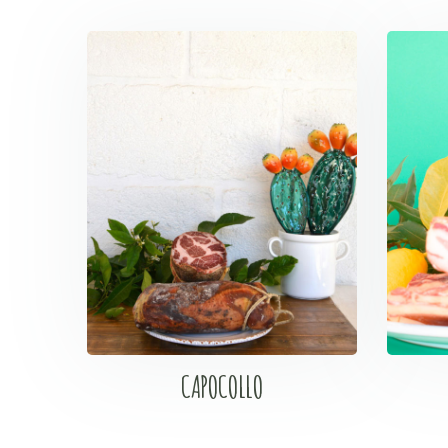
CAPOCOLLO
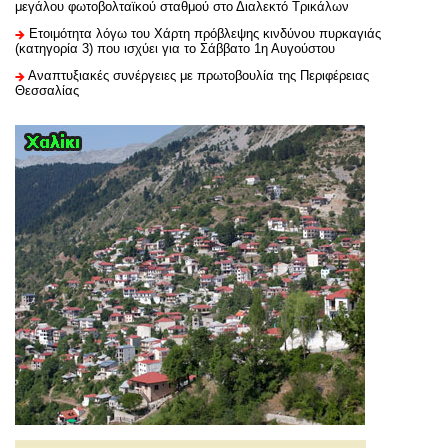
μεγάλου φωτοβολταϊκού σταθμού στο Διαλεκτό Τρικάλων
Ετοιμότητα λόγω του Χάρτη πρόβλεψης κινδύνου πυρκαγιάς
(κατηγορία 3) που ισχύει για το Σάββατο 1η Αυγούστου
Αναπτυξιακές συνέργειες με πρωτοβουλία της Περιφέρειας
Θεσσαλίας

..............................

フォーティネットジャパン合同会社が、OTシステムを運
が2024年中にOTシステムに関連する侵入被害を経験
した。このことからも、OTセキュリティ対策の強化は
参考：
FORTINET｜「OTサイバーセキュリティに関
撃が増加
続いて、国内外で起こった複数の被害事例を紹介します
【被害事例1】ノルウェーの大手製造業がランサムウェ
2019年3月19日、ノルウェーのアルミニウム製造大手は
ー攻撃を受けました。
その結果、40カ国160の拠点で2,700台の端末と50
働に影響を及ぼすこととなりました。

..............................

▶ **Your task**:
All lines above from the one holding "2019年3月19日、ノルウェーのアルミニウム製造大手は" to the one holding "働に影響を及ぼすこととなりました。", inclusive, are to be copied exactly; no other line is wanted.

▶ **Response for this exercise**:
2019年3月19日、ノルウェーのアルミニウム製造大手は
ー攻撃を受けました。
その結果、40カ国160の拠点で2,700台の端末と50
働に影響を及ぼすこととなりました。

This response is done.